(WORK ORDER)
For the records below, the count of lines that hold "Functions" is required; give only that number.
Segment Start: DATASET
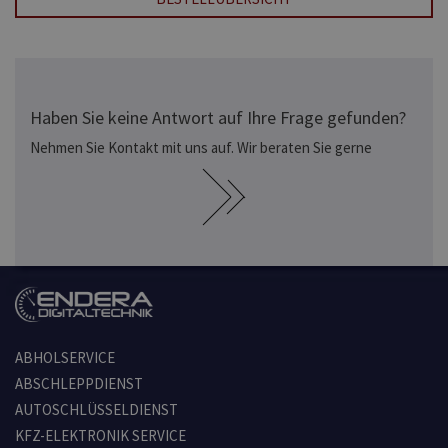
Haben Sie keine Antwort auf Ihre Frage gefunden?
Nehmen Sie Kontakt mit uns auf. Wir beraten Sie gerne
ABHOLSERVICE
ABSCHLEPPDIENST
AUTOSCHLÜSSELDIENST
KFZ-ELEKTRONIK SERVICE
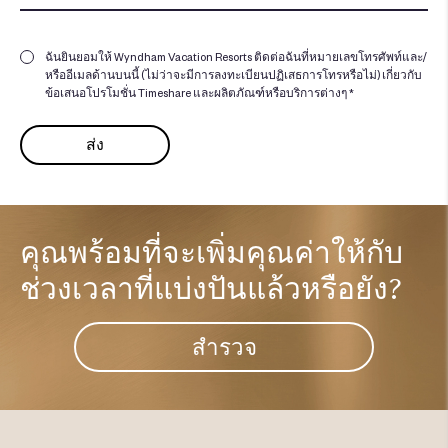
ฉันยินยอมให้ Wyndham Vacation Resorts ติดต่อฉันที่หมายเลขโทรศัพท์และ/
หรืออีเมลด้านบนนี้ (ไม่ว่าจะมีการลงทะเบียนปฏิเสธการโทรหรือไม่) เกี่ยวกับ
ข้อเสนอโปรโมชั่น Timeshare และผลิตภัณฑ์หรือบริการต่างๆ *
คุณพร้อมที่จะเพิ่มคุณค่าให้กับ
ช่วงเวลาที่แบ่งปันแล้วหรือยัง?​
สำรวจ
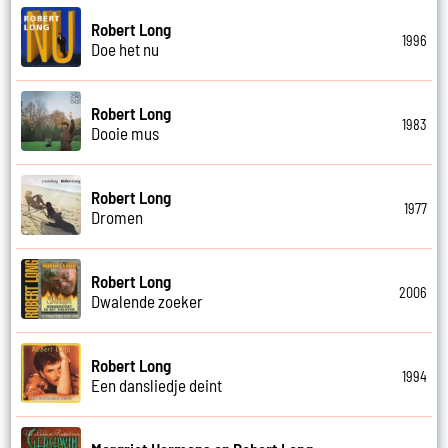
Robert Long
1996
Doe het nu
Robert Long
1983
Dooie mus
Robert Long
1977
Dromen
Robert Long
2006
Dwalende zoeker
Robert Long
1994
Een dansliedje deint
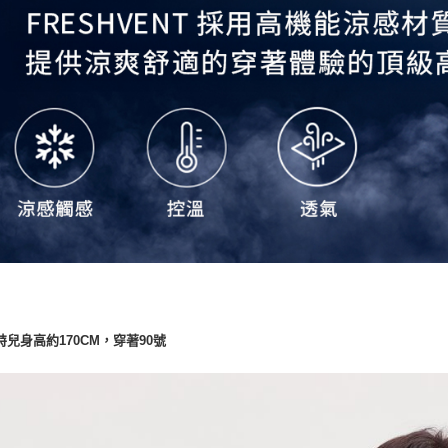
特兒身高約170CM，穿著90號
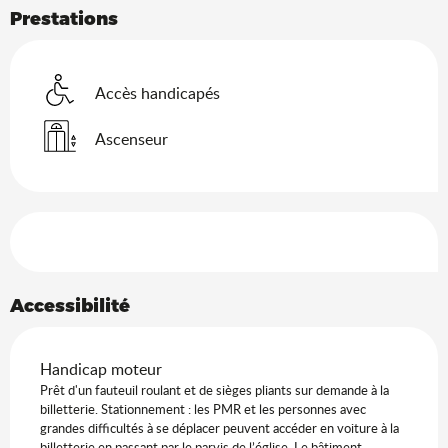
Prestations
Accès handicapés
Ascenseur
Offres de prestations
Accessibilité
Handicap moteur
Prêt d'un fauteuil roulant et de sièges pliants sur demande à la
billetterie. Stationnement : les PMR et les personnes avec
grandes difficultés à se déplacer peuvent accéder en voiture à la
billetterie en passant par le parvis de l’église. Le bâtiment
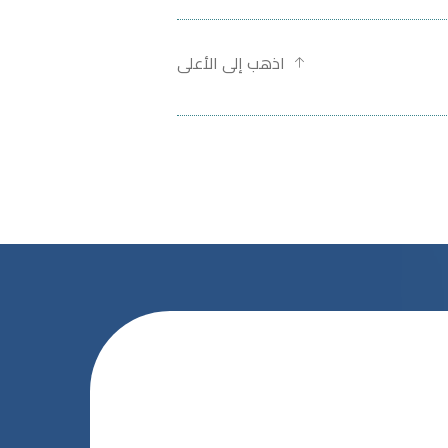
اذهب إلى الأعلى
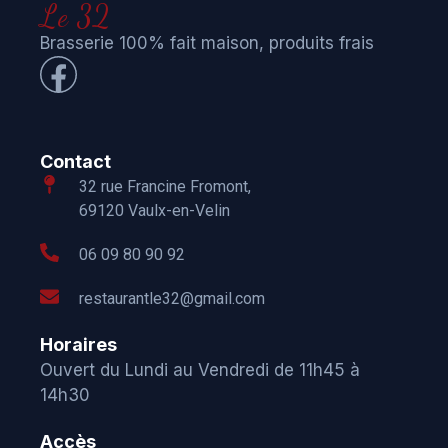
Le 32
Brasserie 100% fait maison, produits frais
Contact
32 rue Francine Fromont,
69120 Vaulx-en-Velin
06 09 80 90 92
restaurantle32@gmail.com
Horaires
Ouvert du Lundi au Vendredi de 11h45 à
14h30
Accès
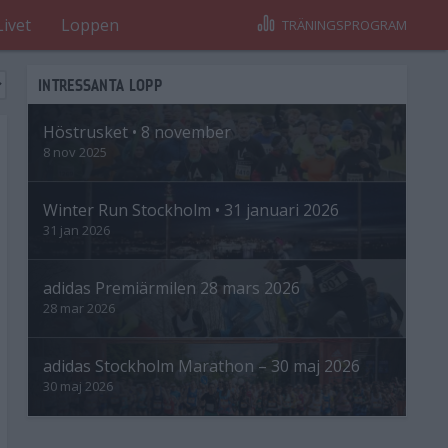
Livet
Loppen
TRÄNINGSPROGRAM
INTRESSANTA LOPP
Höstrusket • 8 november
8 nov 2025
Winter Run Stockholm • 31 januari 2026
31 jan 2026
adidas Premiärmilen 28 mars 2026
28 mar 2026
adidas Stockholm Marathon – 30 maj 2026
30 maj 2026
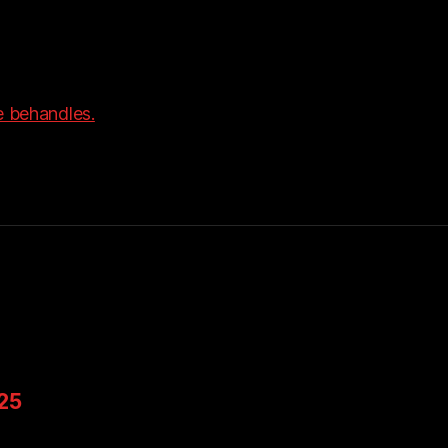
 behandles.
025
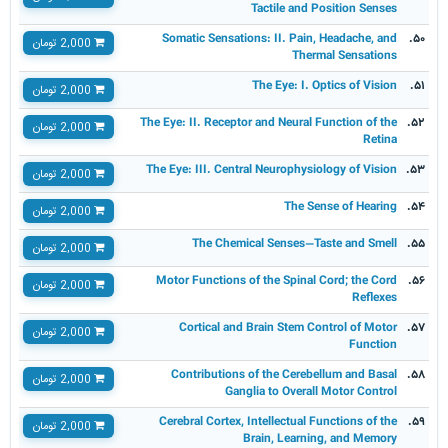
Tactile and Position Senses
Somatic Sensations: II. Pain, Headache, and
۵۰.
2,000 تومان
Thermal Sensations
The Eye: I. Optics of Vision
۵۱.
2,000 تومان
The Eye: II. Receptor and Neural Function of the
۵۲.
2,000 تومان
Retina
The Eye: III. Central Neurophysiology of Vision
۵۳.
2,000 تومان
The Sense of Hearing
۵۴.
2,000 تومان
The Chemical Senses—Taste and Smell
۵۵.
2,000 تومان
Motor Functions of the Spinal Cord; the Cord
۵۶.
2,000 تومان
Reflexes
Cortical and Brain Stem Control of Motor
۵۷.
2,000 تومان
Function
Contributions of the Cerebellum and Basal
۵۸.
2,000 تومان
Ganglia to Overall Motor Control
Cerebral Cortex, Intellectual Functions of the
۵۹.
2,000 تومان
Brain, Learning, and Memory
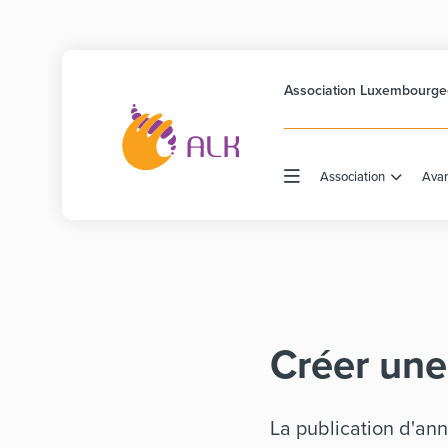
Association Luxembourgeo
Association
Ava
Créer une
La publication d'an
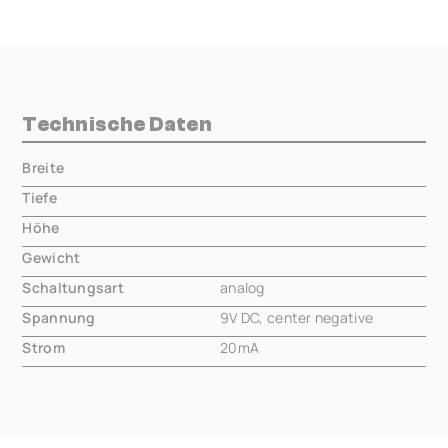
Technische Daten
Breite
000.00 mm
Tiefe
000.00 mm
Höhe
000.00 mm
Gewicht
000.00 mm
Schaltungsart
analog
Spannung
9V DC, center negative
Strom
20mA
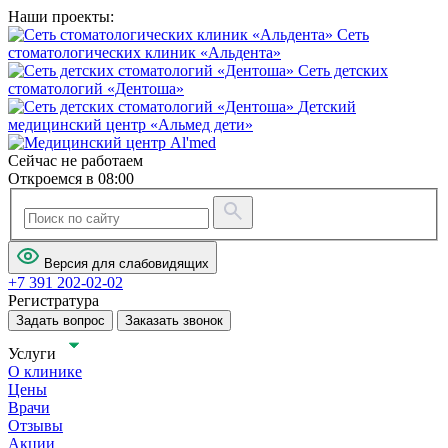
Наши проекты:
Сеть
стоматологических клиник «Альдента»
Сеть детских
стоматологий «Дентоша»
Детский
медицинский центр «Альмед дети»
Сейчас не работаем
Откроемся в 08:00
Версия для слабовидящих
+7 391 202-02-02
Регистратура
Задать вопрос
Заказать звонок
Услуги
О клинике
Цены
Врачи
Отзывы
Акции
Segment End: DATASET
(THE COMPLETED TASK)
2